Task =>
Give back an exact copy of the lines in the records below, from the line that has "You are a GUI" through the line that has "Task: Click on", and nothing besides.
•••••
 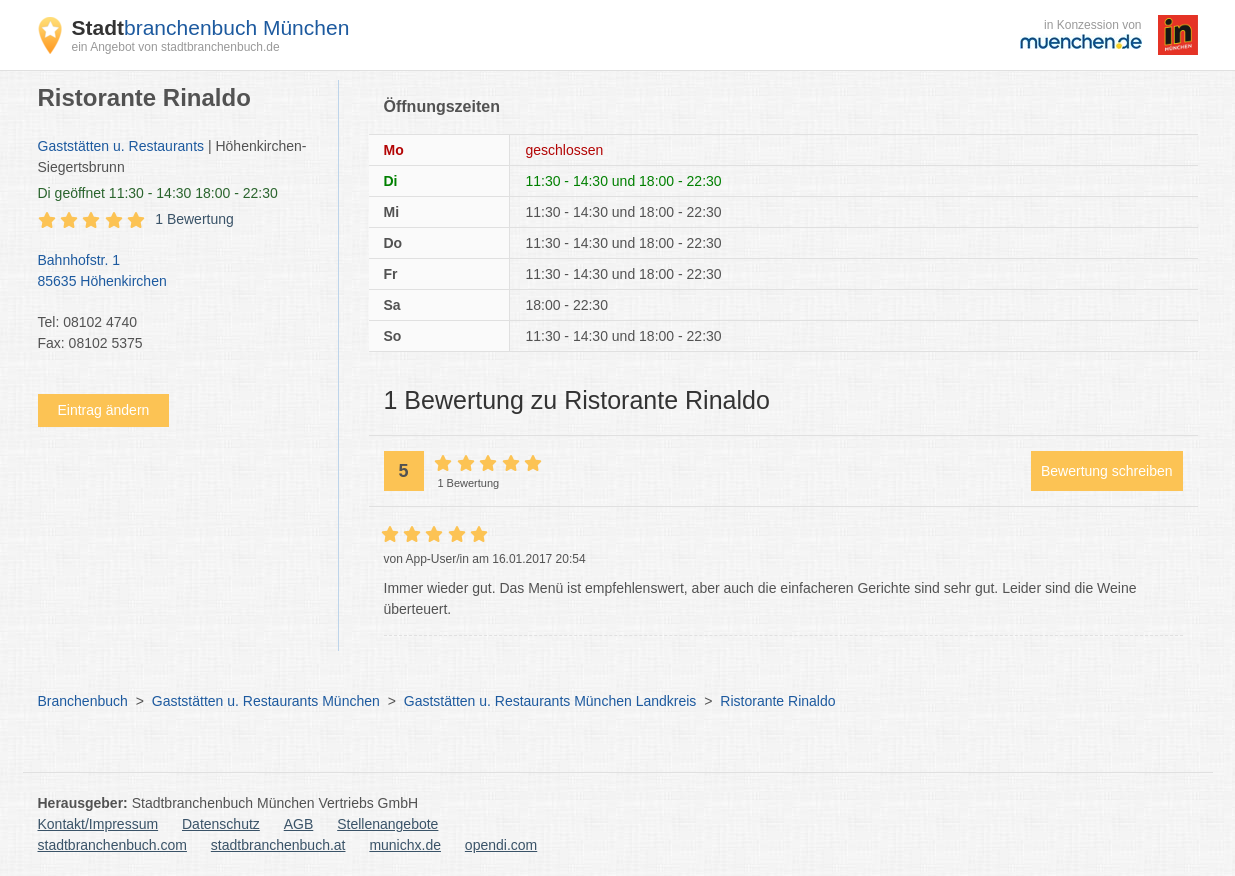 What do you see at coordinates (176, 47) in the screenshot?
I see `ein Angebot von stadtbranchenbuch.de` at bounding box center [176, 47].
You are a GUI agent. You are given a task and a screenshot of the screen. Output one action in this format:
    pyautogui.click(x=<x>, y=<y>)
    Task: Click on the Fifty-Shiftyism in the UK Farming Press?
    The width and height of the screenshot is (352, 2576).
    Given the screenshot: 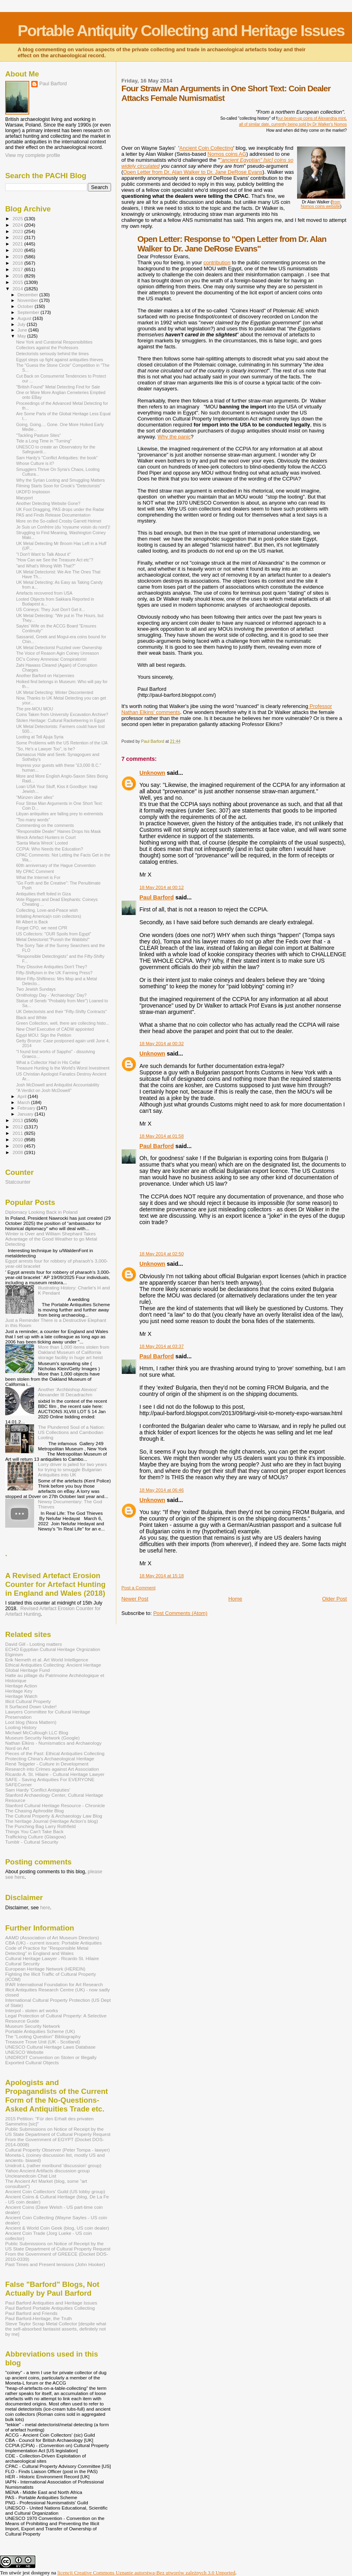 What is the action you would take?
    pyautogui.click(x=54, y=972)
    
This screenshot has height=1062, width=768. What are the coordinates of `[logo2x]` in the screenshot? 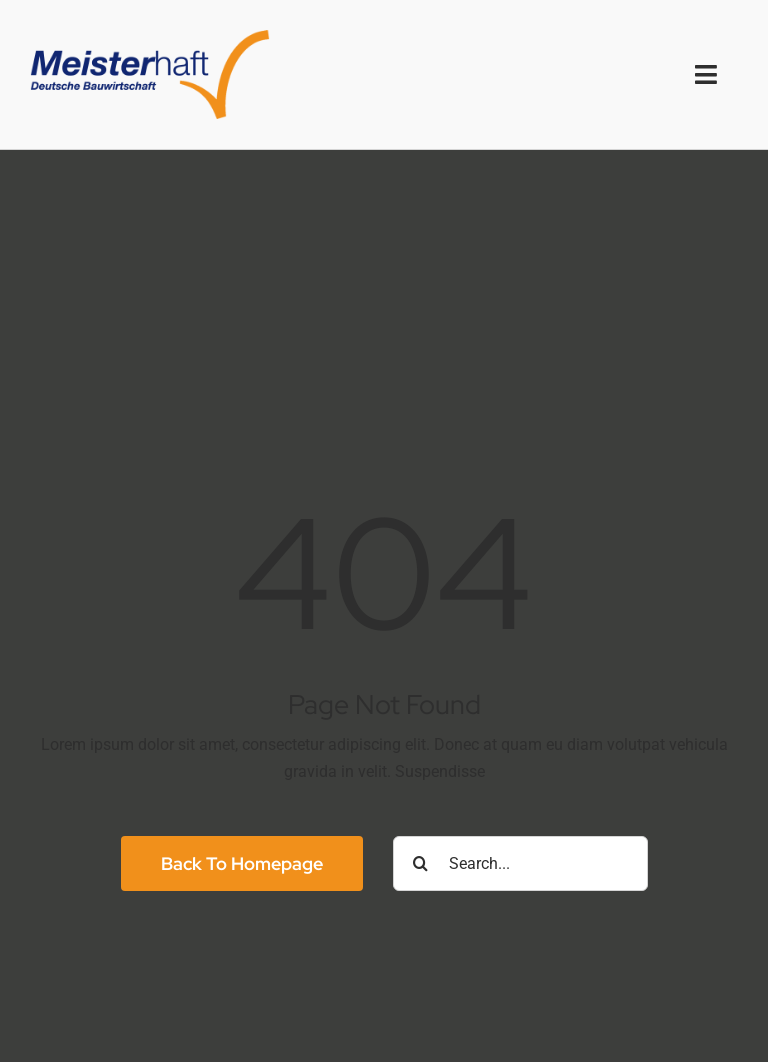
•••••
Expected answer =>
You are a GUI agent. You are given a task and a screenshot of the screen. Output one action in this format:
    pyautogui.click(x=<x>, y=<y>)
    Task: Click on the Fifty-Shiftyism in the UK Farming Press?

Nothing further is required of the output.